» **Exercise objective**: Sift through the material below and return the lines with "Энергетики".

Top of Study material

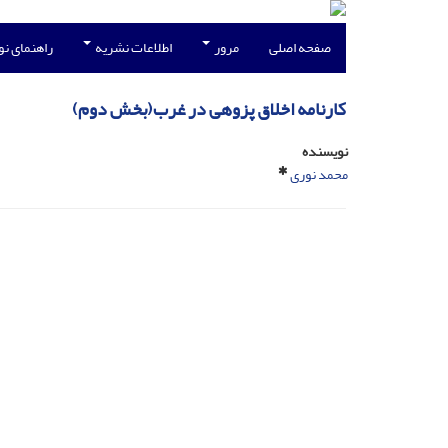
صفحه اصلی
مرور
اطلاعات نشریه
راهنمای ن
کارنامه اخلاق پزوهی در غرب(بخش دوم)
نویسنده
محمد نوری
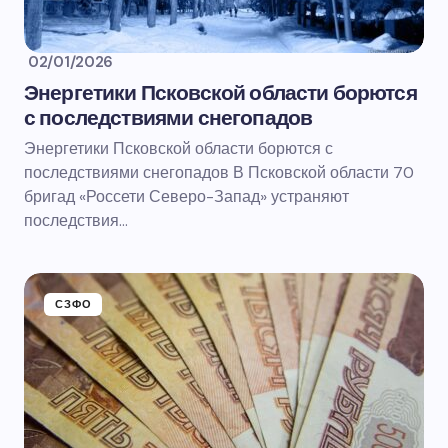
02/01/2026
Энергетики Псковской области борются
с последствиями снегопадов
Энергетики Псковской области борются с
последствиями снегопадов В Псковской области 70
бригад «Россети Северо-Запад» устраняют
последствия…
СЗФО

Bottom of Study material
Top of Study material

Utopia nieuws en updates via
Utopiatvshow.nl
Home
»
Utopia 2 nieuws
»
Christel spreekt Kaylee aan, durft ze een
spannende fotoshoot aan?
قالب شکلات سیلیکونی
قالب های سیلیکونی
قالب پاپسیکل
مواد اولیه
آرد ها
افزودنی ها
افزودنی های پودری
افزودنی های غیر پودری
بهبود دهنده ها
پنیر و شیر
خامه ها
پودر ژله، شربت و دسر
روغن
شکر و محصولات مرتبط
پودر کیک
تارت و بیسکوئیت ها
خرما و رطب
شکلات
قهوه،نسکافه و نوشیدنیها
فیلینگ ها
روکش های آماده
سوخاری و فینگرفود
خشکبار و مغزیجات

Bottom of Study material

» **Written answer**:
Энергетики Псковской области борются
Энергетики Псковской области борются с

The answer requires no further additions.